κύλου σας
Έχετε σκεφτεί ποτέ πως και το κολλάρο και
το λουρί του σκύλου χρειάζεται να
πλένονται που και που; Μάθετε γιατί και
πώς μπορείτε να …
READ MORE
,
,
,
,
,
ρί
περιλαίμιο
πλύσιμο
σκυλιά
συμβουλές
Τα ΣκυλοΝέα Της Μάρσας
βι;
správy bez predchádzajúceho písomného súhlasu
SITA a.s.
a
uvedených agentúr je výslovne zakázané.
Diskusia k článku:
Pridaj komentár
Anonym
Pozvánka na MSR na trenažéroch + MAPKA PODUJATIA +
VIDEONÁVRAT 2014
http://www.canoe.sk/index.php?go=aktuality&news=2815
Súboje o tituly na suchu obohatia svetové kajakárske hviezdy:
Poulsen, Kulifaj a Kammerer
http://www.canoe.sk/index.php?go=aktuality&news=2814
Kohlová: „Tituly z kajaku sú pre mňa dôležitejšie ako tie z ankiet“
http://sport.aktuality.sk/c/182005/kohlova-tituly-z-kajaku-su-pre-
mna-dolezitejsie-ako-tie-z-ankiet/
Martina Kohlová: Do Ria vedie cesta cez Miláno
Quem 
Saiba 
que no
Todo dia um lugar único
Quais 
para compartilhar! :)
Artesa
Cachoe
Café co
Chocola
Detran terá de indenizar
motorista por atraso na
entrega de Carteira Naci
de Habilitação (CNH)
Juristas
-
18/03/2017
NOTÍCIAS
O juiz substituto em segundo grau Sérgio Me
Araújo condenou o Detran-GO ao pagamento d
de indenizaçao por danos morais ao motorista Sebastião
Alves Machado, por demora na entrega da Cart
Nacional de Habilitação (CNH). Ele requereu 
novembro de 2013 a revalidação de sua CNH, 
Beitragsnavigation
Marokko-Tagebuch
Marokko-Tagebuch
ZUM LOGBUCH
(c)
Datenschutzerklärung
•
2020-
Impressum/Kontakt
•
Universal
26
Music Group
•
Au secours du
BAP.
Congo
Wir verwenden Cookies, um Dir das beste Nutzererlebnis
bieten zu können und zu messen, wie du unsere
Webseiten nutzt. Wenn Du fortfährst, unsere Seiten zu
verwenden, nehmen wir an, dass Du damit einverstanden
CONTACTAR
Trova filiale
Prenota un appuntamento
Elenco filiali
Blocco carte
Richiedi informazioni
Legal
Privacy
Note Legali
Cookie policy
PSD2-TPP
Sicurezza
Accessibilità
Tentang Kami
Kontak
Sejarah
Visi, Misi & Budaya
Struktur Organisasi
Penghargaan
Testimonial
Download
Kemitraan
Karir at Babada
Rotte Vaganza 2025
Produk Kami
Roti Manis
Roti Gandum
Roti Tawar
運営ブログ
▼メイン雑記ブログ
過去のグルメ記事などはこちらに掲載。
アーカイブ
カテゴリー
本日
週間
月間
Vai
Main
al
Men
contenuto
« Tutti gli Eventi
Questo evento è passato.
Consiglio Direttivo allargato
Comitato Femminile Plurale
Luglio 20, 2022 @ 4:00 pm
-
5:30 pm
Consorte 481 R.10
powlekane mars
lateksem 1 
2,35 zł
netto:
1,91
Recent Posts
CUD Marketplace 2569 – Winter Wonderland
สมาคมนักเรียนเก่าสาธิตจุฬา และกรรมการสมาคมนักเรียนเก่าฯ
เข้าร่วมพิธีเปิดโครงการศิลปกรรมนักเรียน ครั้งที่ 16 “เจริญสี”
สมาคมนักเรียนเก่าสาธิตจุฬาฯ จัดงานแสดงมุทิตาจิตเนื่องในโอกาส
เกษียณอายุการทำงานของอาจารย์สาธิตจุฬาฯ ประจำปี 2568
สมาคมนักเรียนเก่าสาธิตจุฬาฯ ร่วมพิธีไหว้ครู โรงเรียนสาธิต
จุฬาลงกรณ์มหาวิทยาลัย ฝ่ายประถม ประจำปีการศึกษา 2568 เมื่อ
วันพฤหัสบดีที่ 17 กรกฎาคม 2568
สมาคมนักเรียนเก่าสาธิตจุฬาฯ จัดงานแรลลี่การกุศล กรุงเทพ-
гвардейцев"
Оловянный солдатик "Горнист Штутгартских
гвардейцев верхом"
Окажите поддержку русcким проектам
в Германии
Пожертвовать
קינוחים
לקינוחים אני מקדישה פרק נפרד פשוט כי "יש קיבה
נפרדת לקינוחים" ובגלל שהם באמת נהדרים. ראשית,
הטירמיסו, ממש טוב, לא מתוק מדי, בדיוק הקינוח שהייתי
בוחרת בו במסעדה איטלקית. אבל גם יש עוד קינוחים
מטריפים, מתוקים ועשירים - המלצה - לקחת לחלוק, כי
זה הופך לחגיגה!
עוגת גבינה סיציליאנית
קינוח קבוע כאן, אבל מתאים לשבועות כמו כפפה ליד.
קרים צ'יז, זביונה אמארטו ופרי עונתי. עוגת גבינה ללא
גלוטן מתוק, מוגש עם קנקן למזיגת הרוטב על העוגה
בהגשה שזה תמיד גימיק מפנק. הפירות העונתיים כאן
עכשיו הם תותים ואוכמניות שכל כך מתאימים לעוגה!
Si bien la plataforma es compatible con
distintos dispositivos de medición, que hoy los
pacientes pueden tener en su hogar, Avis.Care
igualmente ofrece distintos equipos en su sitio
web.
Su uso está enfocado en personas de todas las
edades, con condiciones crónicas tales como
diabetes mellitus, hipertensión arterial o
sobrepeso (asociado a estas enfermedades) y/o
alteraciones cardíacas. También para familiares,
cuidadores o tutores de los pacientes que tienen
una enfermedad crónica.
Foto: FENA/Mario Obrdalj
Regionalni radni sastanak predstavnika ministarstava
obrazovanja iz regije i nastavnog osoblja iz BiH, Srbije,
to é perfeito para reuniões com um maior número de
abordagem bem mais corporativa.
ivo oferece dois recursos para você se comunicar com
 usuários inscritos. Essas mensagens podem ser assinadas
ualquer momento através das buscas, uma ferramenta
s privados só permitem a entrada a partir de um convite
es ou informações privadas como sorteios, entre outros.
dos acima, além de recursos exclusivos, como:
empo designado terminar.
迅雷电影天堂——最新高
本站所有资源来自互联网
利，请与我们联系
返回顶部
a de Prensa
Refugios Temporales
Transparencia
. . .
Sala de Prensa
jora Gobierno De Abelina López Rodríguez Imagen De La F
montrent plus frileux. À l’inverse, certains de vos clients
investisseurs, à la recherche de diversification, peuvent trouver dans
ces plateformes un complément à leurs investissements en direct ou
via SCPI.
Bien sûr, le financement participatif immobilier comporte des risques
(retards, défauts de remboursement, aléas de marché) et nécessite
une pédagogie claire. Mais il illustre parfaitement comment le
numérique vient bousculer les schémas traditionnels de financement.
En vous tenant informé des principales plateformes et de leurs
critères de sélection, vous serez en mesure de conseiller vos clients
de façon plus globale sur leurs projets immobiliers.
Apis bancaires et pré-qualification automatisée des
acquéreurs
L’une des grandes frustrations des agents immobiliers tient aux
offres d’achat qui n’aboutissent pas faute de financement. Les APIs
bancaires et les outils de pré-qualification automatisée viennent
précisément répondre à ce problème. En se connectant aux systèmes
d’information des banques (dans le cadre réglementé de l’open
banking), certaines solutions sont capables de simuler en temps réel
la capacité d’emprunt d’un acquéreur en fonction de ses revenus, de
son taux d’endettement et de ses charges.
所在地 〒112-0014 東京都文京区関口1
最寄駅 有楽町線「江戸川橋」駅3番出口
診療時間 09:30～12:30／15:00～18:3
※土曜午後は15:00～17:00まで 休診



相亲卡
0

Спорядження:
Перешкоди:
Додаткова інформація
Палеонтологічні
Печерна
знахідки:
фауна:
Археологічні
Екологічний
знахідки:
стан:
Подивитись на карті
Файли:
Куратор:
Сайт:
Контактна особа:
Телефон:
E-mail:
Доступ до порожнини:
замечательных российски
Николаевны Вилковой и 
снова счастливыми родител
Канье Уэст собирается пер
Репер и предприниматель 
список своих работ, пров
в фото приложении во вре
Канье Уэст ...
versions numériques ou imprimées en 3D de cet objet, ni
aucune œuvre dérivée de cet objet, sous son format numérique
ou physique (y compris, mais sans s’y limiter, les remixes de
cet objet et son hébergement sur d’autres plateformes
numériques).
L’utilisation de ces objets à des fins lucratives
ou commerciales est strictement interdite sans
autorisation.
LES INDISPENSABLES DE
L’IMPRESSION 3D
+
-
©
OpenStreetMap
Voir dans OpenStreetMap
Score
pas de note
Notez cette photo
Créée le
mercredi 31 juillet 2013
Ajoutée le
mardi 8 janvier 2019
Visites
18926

YOUR ASSIGNMENT ▸
Please reproduce, exactly as they appear above, the lines from the line containing "distintos dispositivos de" up to and including the line containing "critères de sélection, vous".

TASK RESULT ▸
distintos dispositivos de medición, que hoy los
pacientes pueden tener en su hogar, Avis.Care
igualmente ofrece distintos equipos en su sitio
web.
Su uso está enfocado en personas de todas las
edades, con condiciones crónicas tales como
diabetes mellitus, hipertensión arterial o
sobrepeso (asociado a estas enfermedades) y/o
alteraciones cardíacas. También para familiares,
cuidadores o tutores de los pacientes que tienen
una enfermedad crónica.
Foto: FENA/Mario Obrdalj
Regionalni radni sastanak predstavnika ministarstava
obrazovanja iz regije i nastavnog osoblja iz BiH, Srbije,
to é perfeito para reuniões com um maior número de
abordagem bem mais corporativa.
ivo oferece dois recursos para você se comunicar com
 usuários inscritos. Essas mensagens podem ser assinadas
ualquer momento através das buscas, uma ferramenta
s privados só permitem a entrada a partir de um convite
es ou informações privadas como sorteios, entre outros.
dos acima, além de recursos exclusivos, como:
empo designado terminar.
迅雷电影天堂——最新高
本站所有资源来自互联网
利，请与我们联系
返回顶部
a de Prensa
Refugios Temporales
Transparencia
. . .
Sala de Prensa
jora Gobierno De Abelina López Rodríguez Imagen De La F
montrent plus frileux. À l’inverse, certains de vos clients
investisseurs, à la recherche de diversification, peuvent trouver dans
ces plateformes un complément à leurs investissements en direct ou
via SCPI.
Bien sûr, le financement participatif immobilier comporte des risques
(retards, défauts de remboursement, aléas de marché) et nécessite
une pédagogie claire. Mais il illustre parfaitement comment le
numérique vient bousculer les schémas traditionnels de financement.
En vous tenant informé des principales plateformes et de leurs
critères de sélection, vous serez en mesure de conseiller vos clients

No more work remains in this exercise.